• [Exercise goal]: Filter the material below down to the lines with the word "Construção" and give those lines.

• [Records for the exercise]:
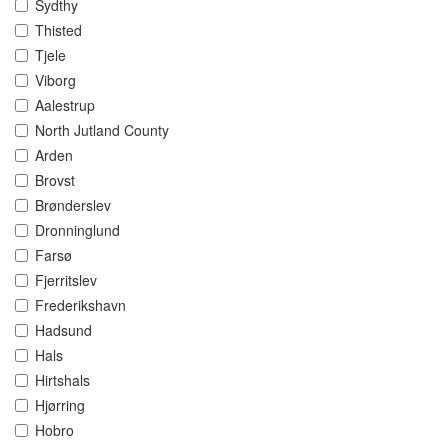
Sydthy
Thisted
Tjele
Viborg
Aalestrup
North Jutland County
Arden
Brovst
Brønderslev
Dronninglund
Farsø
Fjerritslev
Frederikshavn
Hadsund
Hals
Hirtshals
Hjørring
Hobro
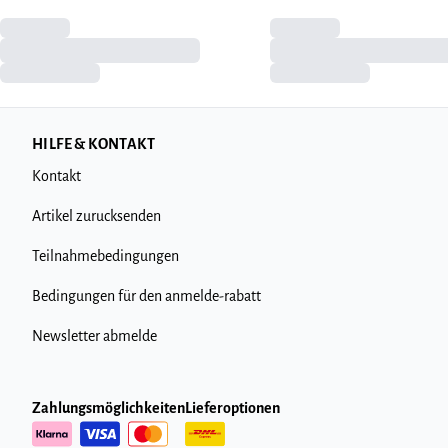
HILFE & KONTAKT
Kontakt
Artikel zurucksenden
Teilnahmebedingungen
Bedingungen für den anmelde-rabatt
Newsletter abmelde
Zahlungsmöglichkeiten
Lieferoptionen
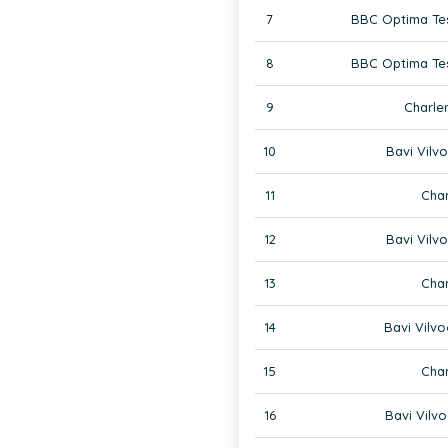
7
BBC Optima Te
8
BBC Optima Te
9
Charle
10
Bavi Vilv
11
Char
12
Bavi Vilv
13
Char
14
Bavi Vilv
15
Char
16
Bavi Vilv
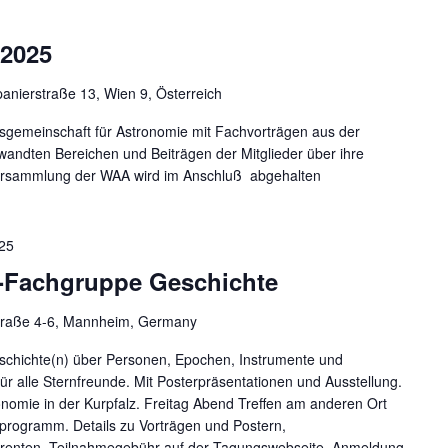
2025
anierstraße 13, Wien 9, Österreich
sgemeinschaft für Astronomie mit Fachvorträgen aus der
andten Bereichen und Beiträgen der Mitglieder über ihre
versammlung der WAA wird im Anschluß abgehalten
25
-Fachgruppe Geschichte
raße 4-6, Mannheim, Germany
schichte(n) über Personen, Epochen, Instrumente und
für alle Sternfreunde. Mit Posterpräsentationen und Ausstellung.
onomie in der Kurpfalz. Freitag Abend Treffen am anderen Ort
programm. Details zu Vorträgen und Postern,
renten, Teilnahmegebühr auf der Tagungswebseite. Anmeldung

==

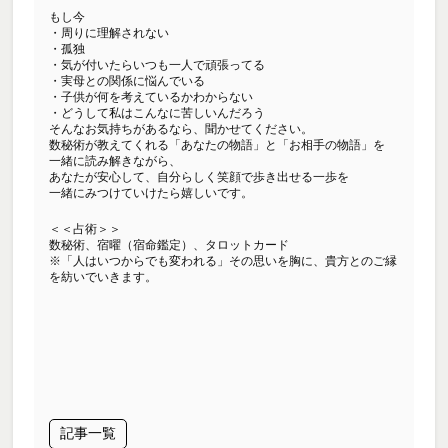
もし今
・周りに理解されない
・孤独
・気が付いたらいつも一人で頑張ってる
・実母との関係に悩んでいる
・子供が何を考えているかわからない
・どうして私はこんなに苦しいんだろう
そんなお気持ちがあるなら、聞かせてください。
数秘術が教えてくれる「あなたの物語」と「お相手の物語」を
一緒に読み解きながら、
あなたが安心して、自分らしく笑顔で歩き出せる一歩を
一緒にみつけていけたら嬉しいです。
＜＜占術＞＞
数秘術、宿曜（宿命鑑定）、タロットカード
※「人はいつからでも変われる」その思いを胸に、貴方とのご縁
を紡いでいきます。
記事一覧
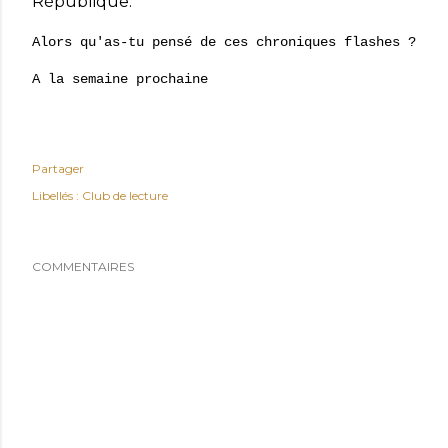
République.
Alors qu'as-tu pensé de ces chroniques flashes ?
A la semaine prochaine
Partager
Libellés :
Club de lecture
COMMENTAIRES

--

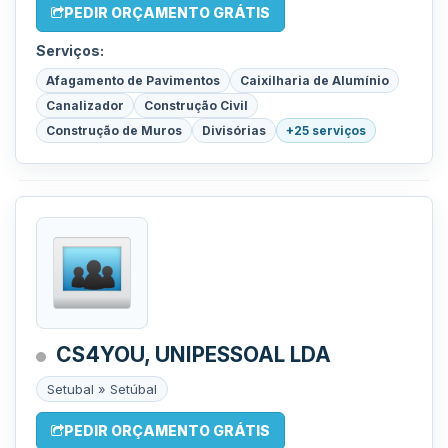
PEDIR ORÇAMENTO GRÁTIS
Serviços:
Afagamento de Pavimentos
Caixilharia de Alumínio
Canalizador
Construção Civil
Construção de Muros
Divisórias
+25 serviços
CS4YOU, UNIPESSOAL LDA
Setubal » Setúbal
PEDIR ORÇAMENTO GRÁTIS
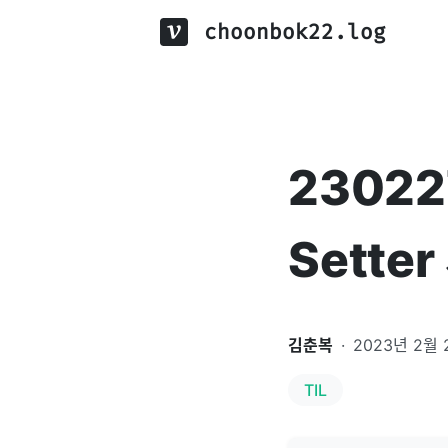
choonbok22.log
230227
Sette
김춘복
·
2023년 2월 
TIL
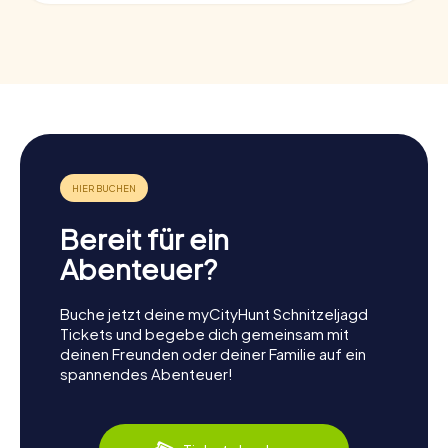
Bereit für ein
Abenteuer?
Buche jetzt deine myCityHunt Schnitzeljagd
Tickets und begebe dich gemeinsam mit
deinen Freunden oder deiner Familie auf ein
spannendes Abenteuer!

• [Answer section]:
Construção Civil
Construção de Muros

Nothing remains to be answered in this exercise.